世界が注目するなか行われた日米首脳会談。政府内からは「大成功だった」との声もあがりますが、早速、日米の認識に齟齬も見え始めています。

100点満点の成功? 日米首脳会談の成果とは

高柳光希キャスター:
今回の日米首脳会談について、政府内では「“100点満点”の成功」との声もあるそうです。

挙げられている成果は、▼次世代の原発と呼ばれる小型原子炉の建設、▼2か所で新たにガス火力発電所の建設など、日本からアメリカに対して11兆円超の投資で合意したということです。

さらに、関係悪化が進んでいる日中関係の立場について、「アメリカ側の理解を得たい」というのが日本政府の思惑でした。
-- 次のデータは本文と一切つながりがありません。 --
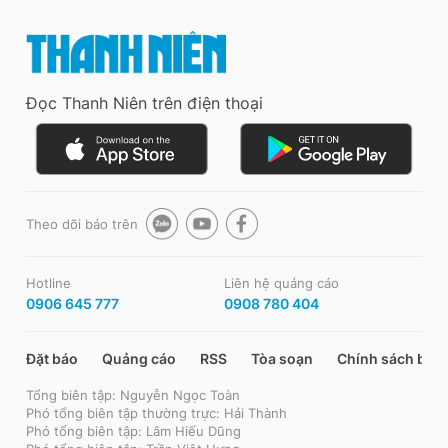
Đọc Thanh Niên trên điện thoại
Theo dõi báo trên
Hotline
Liên hệ quảng cáo
0906 645 777
0908 780 404
Đặt báo
Quảng cáo
RSS
Tòa soạn
Chính sách bảo
Tổng biên tập: Nguyễn Ngọc Toàn
Phó tổng biên tập thường trực: Hải Thành
Phó tổng biên tập: Lâm Hiếu Dũng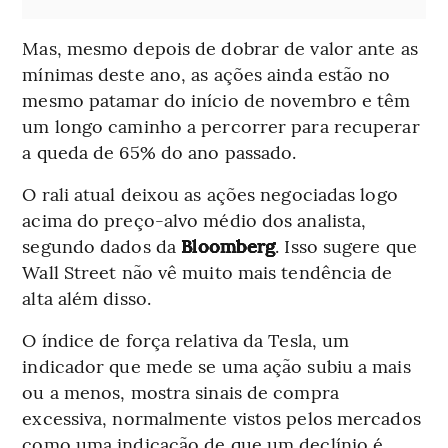
Mas, mesmo depois de dobrar de valor ante as
mínimas deste ano, as ações ainda estão no
mesmo patamar do início de novembro e têm
um longo caminho a percorrer para recuperar
a queda de 65% do ano passado.
O rali atual deixou as ações negociadas logo
acima do preço-alvo médio dos analista,
segundo dados da
Bloomberg
. Isso sugere que
Wall Street não vê muito mais tendência de
alta além disso.
O índice de força relativa da Tesla, um
indicador que mede se uma ação subiu a mais
ou a menos, mostra sinais de compra
excessiva, normalmente vistos pelos mercados
como uma indicação de que um declínio é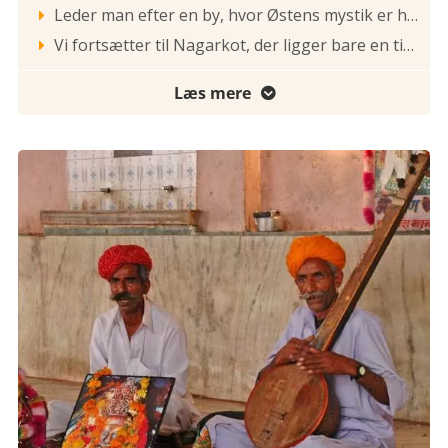
Leder man efter en by, hvor Østens mystik er hverdag, må Kathmandu komme ind på en af de første pladser. Byen er ganske simpelthen et herligt angreb på alle sanser. De snævre gader og gyder, basarerne, klostre og templer, gadehandlere og pilgrimme udgør tilsammen hele Asiens fascinerende verden i en og samme by. Og jo, der er forurenet, støvet alt for megen trafik og den er tæt - men det er en forunderlig by.

Vi fortsætter til Nagarkot, der ligger bare en times kørsel fra Kathmandu, hvor vi overnatter og dermed har mulighed for at opleve den storslået udsigt over Himalaya-bjergene ved solnedgang - hvis vejret arter sig optimalt. Morgenmad er inkluderet.

Læs mere
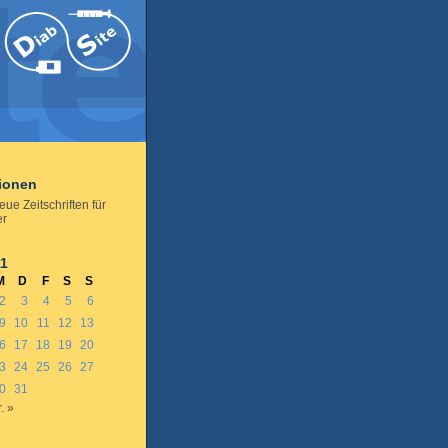
tionen
eue Zeitschriften für
er
11
M
D
F
S
S
2
3
4
5
6
9
10
11
12
13
6
17
18
19
20
3
24
25
26
27
0
31
. »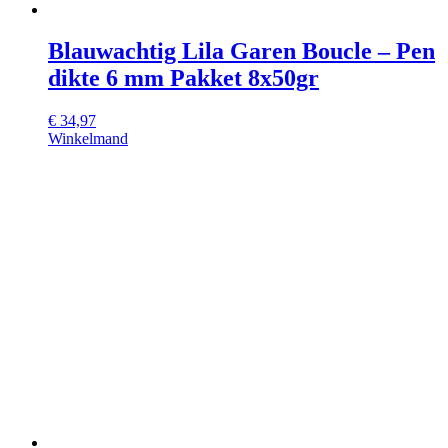
Blauwachtig Lila Garen Boucle – Pen
dikte 6 mm Pakket 8x50gr
€
34,97
Winkelmand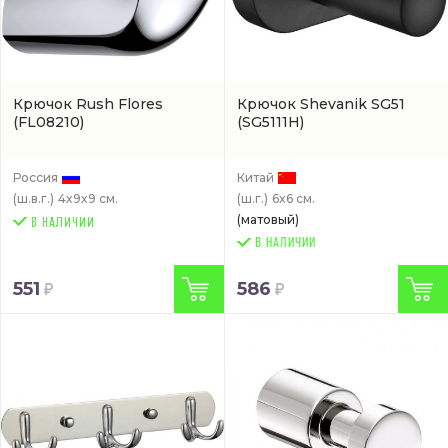
Крючок Rush Flores
Крючок Shevanik SG51
(FL08210)
(SG5111H)
Россия
Китай
(ш.в.г.)
4x9x9 см.
(ш.г.)
6x6 см.
(матовый)
В НАЛИЧИИ
551
586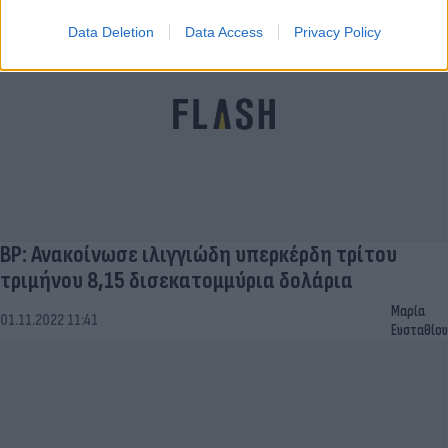
Data Deletion
Data Access
Privacy Policy
BP: Ανακοίνωσε ιλιγγιώδη υπερκέρδη τρίτου
τριμήνου 8,15 δισεκατομμύρια δολάρια
Μαρία
01.11.2022 11:41
Ευσταθίου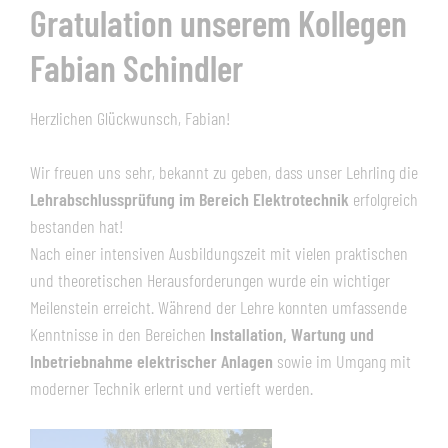
Gratulation unserem Kollegen
Fabian Schindler
Herzlichen Glückwunsch, Fabian!
Wir freuen uns sehr, bekannt zu geben, dass unser Lehrling die
Lehrabschlussprüfung im Bereich Elektrotechnik
erfolgreich
bestanden hat!
Nach einer intensiven Ausbildungszeit mit vielen praktischen
und theoretischen Herausforderungen wurde ein wichtiger
Meilenstein erreicht. Während der Lehre konnten umfassende
Kenntnisse in den Bereichen
Installation, Wartung und
Inbetriebnahme elektrischer Anlagen
sowie im Umgang mit
moderner Technik erlernt und vertieft werden.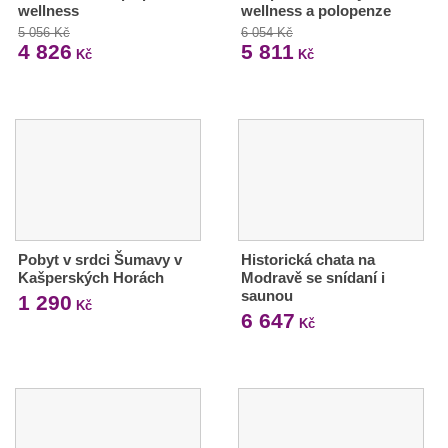
wellness
wellness a polopenze
5 056 Kč
6 054 Kč
4 826
5 811
Kč
Kč
Pobyt v srdci Šumavy v
Historická chata na
Kašperských Horách
Modravě se snídaní i
saunou
1 290
Kč
6 647
Kč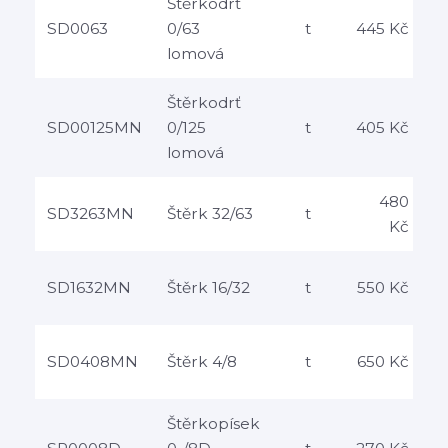
Štěrkodrť
SD0063
0/63
t
445 Kč
lomová
Štěrkodrť
SD00125MN
0/125
t
405 Kč
lomová
480
SD3263MN
Štěrk 32/63
t
Kč
SD1632MN
Štěrk 16/32
t
550 Kč
SD0408MN
Štěrk 4/8
t
650 Kč
Štěrkopísek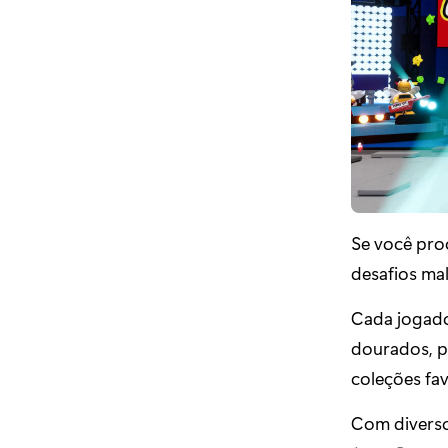
Se você proc
desafios ma
Cada jogado
dourados, p
coleções fav
Com diverso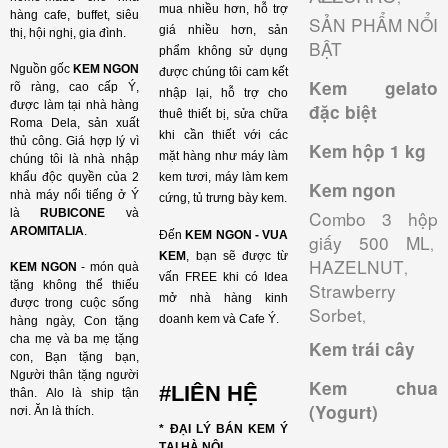
mua nhiều hơn, hỗ trợ
hàng cafe, buffet, siêu
SẢN PHẨM NỔI
giá nhiều hơn, sản
thị, hội nghị, gia đình.
BẬT
phẩm không sử dụng
Nguồn gốc
KEM NGON
được chúng tôi cam kết
Kem gelato
rõ ràng, cao cấp Ý,
nhập lại, hỗ trợ cho
được làm tại nhà hàng
đặc biệt
thuê thiết bị, sửa chữa
Roma Dela, sản xuất
khi cần thiết với các
thủ công. Giá hợp lý vì
Kem hộp 1 kg
mặt hàng như máy làm
chúng tôi là nhà nhập
khẩu độc quyền của 2
kem tươi, máy làm kem
Kem ngon
nhà máy nổi tiếng ở Ý
cứng, tủ trưng bày kem.
là
RUBICONE
và
Combo 3 hộp
AROMITALIA
.
Đến
KEM NGON - VUA
giấy 500 ML
,
KEM
, bạn sẽ được từ
HAZELNUT
,
KEM NGON
- món quà
vấn FREE khi có Idea
tặng không thể thiếu
Strawberry
mở nhà hàng kinh
được trong cuộc sống
Sorbet
,
doanh kem và Cafe Ý.
hàng ngày, Con tặng
cha mẹ và ba mẹ tặng
Kem trái cây
con, Bạn tặng bạn,
Người thân tặng người
Kem chua
#LIÊN HỆ
thân. Alo là ship tận
(Yogurt)
nơi. Ăn là thích.
* ĐẠI LÝ BÁN KEM Ý
TẠI HÀ NỘI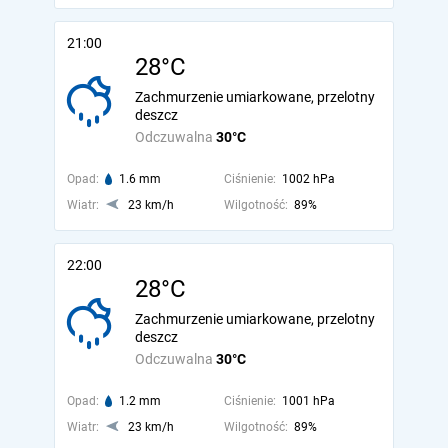
21:00
28°C
Zachmurzenie umiarkowane, przelotny
deszcz
Odczuwalna
30°C
Opad:
1.6 mm
Ciśnienie:
1002 hPa
Wiatr:
23 km/h
Wilgotność:
89%
22:00
28°C
Zachmurzenie umiarkowane, przelotny
deszcz
Odczuwalna
30°C
Opad:
1.2 mm
Ciśnienie:
1001 hPa
Wiatr:
23 km/h
Wilgotność:
89%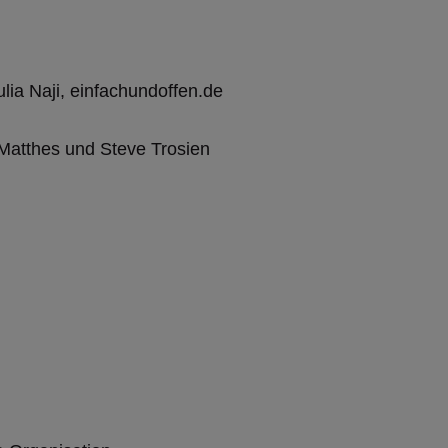
lia Naji, einfachundoffen.de
Matthes und Steve Trosien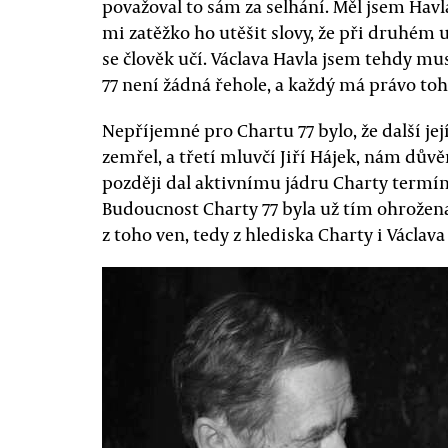
považoval to sám za selhání. Měl jsem Havl
mi zatěžko ho utěšit slovy, že při druhém 
se člověk učí. Václava Havla jsem tehdy m
77 není žádná řehole, a každý má právo toh
Nepříjemné pro Chartu 77 bylo, že další jej
zemřel, a třetí mluvčí Jiří Hájek, nám důvě
později dal aktivnímu jádru Charty termín
Budoucnost Charty 77 byla už tím ohrožena
z toho ven, tedy z hlediska Charty i Václava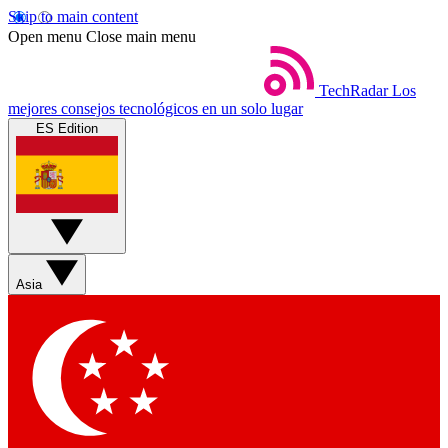
Skip to main content
Open menu
Close main menu
TechRadar
Los
mejores consejos tecnológicos en un solo lugar
ES Edition
Asia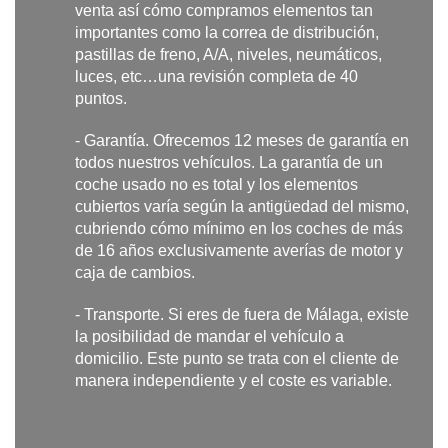
venta así cómo compramos elementos tan
importantes como la correa de distribución,
pastillas de freno, A/A, niveles, neumáticos,
luces, etc…una revisión completa de 40
puntos.
- Garantía. Ofrecemos 12 meses de garantía en
todos nuestros vehículos. La garantía de un
coche usado no es total y los elementos
cubiertos varía según la antigüedad del mismo,
cubriendo cómo mínimo en los coches de más
de 16 años exclusivamente averías de motor y
caja de cambios.
- Transporte. Si eres de fuera de Málaga, existe
la posibilidad de mandar el vehículo a
domicilio. Este punto se trata con el cliente de
manera independiente y el coste es variable.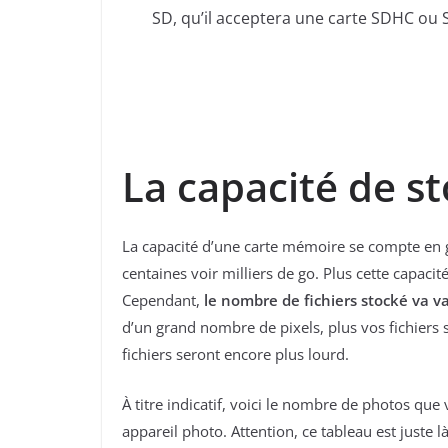
SD, qu’il acceptera une carte SDHC ou SD
La capacité de s
La capacité d’une carte mémoire se compte en gig
centaines voir milliers de go. Plus cette capaci
Cependant,
le nombre de fichiers stocké va va
d’un grand nombre de pixels, plus vos fichiers
fichiers seront encore plus lourd.
À titre indicatif, voici le nombre de photos qu
appareil photo. Attention, ce tableau est juste l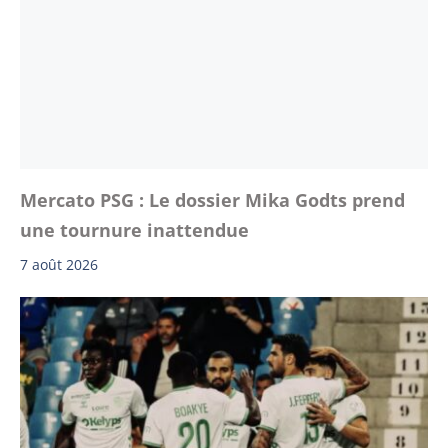
Mercato PSG : Le dossier Mika Godts prend
une tournure inattendue
7 août 2026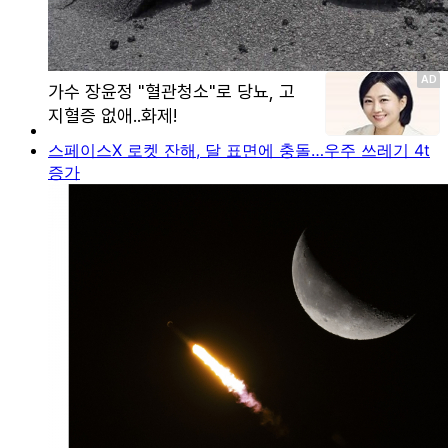
스페이스X 로켓 잔해, 달 표면에 충돌…우주 쓰레기 4t
증가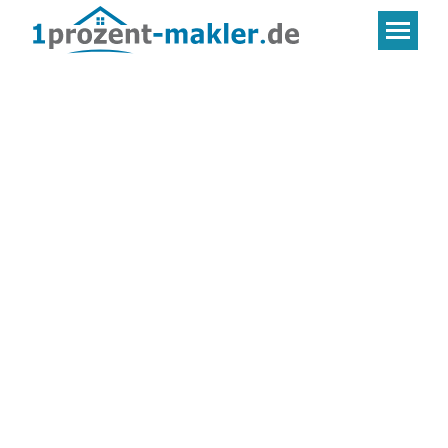
HOHE EXPERTISE.
FAIRE PROVISION.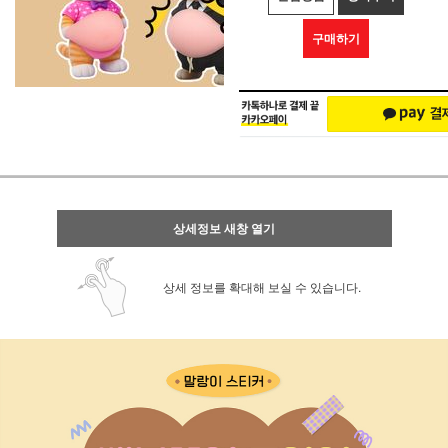
구매하기
상세정보 새창 열기
상세 정보를 확대해 보실 수 있습니다.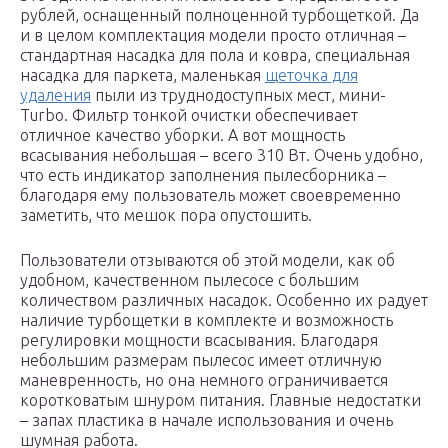
рублей, оснащенный полноценной турбощеткой. Да
и в целом комплектация модели просто отличная –
стандартная насадка для пола и ковра, специальная
насадка для паркета, маленькая
щеточка для
удаления
пыли из труднодоступных мест, мини-
Turbo. Фильтр тонкой очистки обеспечивает
отличное качество уборки. А вот мощность
всасывания небольшая – всего 310 Вт. Очень удобно,
что есть индикатор заполнения пылесборника –
благодаря ему пользователь может своевременно
заметить, что мешок пора опустошить.
Пользователи отзываются об этой модели, как об
удобном, качественном пылесосе с большим
количеством различных насадок. Особенно их радует
наличие турбощетки в комплекте и возможность
регулировки мощности всасывания. Благодаря
небольшим размерам пылесос имеет отличную
маневренность, но она немного ограничивается
коротковатым шнуром питания. Главные недостатки
– запах пластика в начале использования и очень
шумная работа.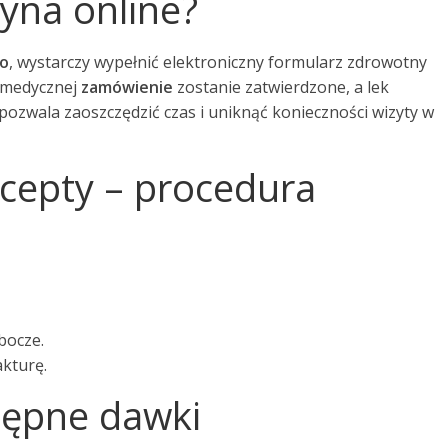
yna online?
io
, wystarczy wypełnić elektroniczny formularz zdrowotny
i medycznej
zamówienie
zostanie zatwierdzone, a lek
 pozwala zaoszczędzić czas i uniknąć konieczności wizyty w
cepty – procedura
bocze.
akturę.
tępne dawki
アメリカ側の発表によると、台湾問題については「力による一方的な現状変更の試みに反対する」という認識で一致しました。

つまり、「軍事力で台湾を統一しようとするならそれには反対する」ということで、改めて足並みを揃えた形です。

TBS報道局政治部 官邸キャップ 中島哲平 記者:
今回、日本は第2弾の対米投資の発表になりますが、トランプ大統領は「日本はちゃんと約束を守る」と評価してくれていると見ていいでしょう。

日本がこのタイミングで日米首脳会談を開いたのは、もともと3月末に米中首脳会談が予定されていました。その前に、中国に対する日本の立場をトランプ大統領に理解してもらいたいという思惑がありました。

トランプ大統領からは、「日本のいいところを習近平主席に伝えておくよ」という発言もあり、トランプ大統領に日本の立場を伝えることができて、対中国に関しては良い会談になったのではないかと思います。